Engineers operating Spirit are investigating the reboots and the possibly unrelated amnesia
events, in which Spirit unexpectedly fails to record data into the type of memory, called
flash, where information is preserved even when power is off. Spirit has had three of these
amnesia events in the past 10 days, plus one on Jan. 25. No causal link has been determined
between the amnesia events and the reboots.

The most recent reboot put Spirit back into an autonomous operations mode in which the
rover keeps itself healthy. Spirit experienced no problems in this autonomous mode on
Sunday.
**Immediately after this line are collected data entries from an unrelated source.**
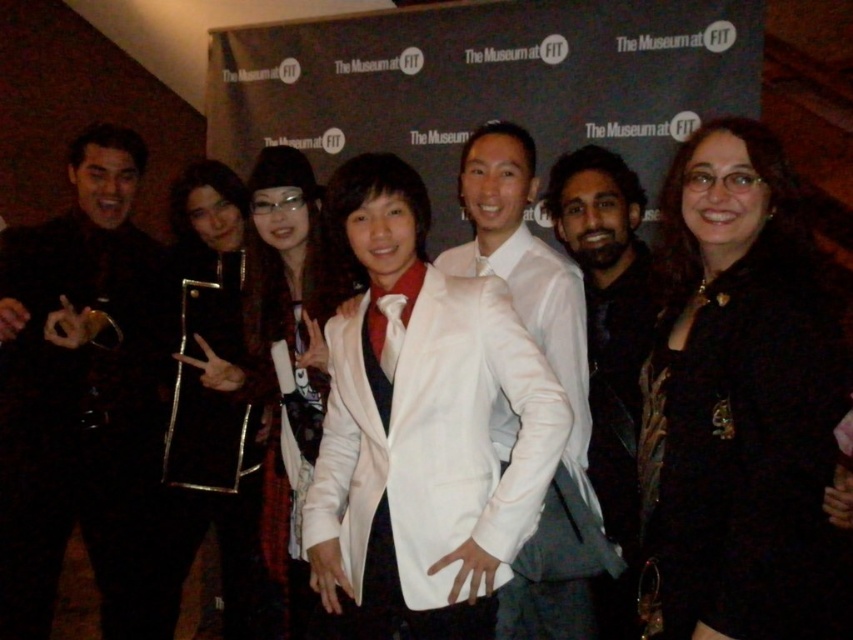 Can you confirm if white satin suit at center is positioned to the left of dark brown leather jacket at center?

Correct, you'll find white satin suit at center to the left of dark brown leather jacket at center.

Which is below, white satin suit at center or dark brown leather jacket at center?

dark brown leather jacket at center is below.

Does point (566, 566) lie behind point (563, 184)?

No, it is not.

Where is `white satin suit at center`? The width and height of the screenshot is (853, 640). white satin suit at center is located at coordinates (554, 372).

Who is higher up, black velvet dress at center or dark brown leather jacket at center?

black velvet dress at center is above.

The image size is (853, 640). I want to click on black velvet dress at center, so pos(740,406).

Who is more forward, (815, 470) or (621, 198)?

Point (815, 470)

Locate an element on the screen. Image resolution: width=853 pixels, height=640 pixels. black velvet dress at center is located at coordinates (740, 406).

Who is taller, black textured suit at left or white satin blazer at center?

black textured suit at left

Who is more distant from viewer, (10,580) or (321,486)?

Point (10,580)

Locate an element on the screen. The image size is (853, 640). black textured suit at left is located at coordinates (76, 387).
The rover team at NASA's Jet Propulsion Laboratory, Pasadena, Calif., revised
plans today for regaining Earth control of Spirit's operations and resuming diagnostic and
recovery activities by the rover.

"We are proceeding cautiously, but we are encouraged by knowing that Spirit is stable in
terms of power and thermal conditions and has been responding to all communication
sessions for more than a week now," said JPL's Sharon Laubach, chief of the rover
sequencing team, which develops and checks each day's set of commands.

During the past week of diagnostic activities, the rover has successfully moved its high-
gain dish antenna and its camera mast, part of checking whether any mechanical issues with
those components may be related to the reboots, the amnesia events, or the failure to wake
up for three consecutive communication sessions two weeks ago.

Spirit and its twin rover, Opportunity, completed their original three-month prime missions
on Mars in April 2004 and have continued their scientific investigations on opposite sides
of the planet through multiple mission extensions. Engineers have found ways to cope
with various symptoms of aging on both rovers.
The current diagnostic efforts with Spirit are aimed at either recovering undiminished use
of the rover or, if some capabilities have been diminished, to determine the best way to
keep using the rover.

Laubach said, "For example, if we do determine that we can no longer use the flash
memory reliably, we could design operations around using the random-access memory."
Spirit has 128 megabytes of random-access memory, or RAM, which can store data as long
as the rover is kept awake before its next downlink communications session.

JPL, a division of the California Institute of Technology in Pasadena, manages the Mars
Exploration Rover project for NASA's Science Mission Directorate, Washington.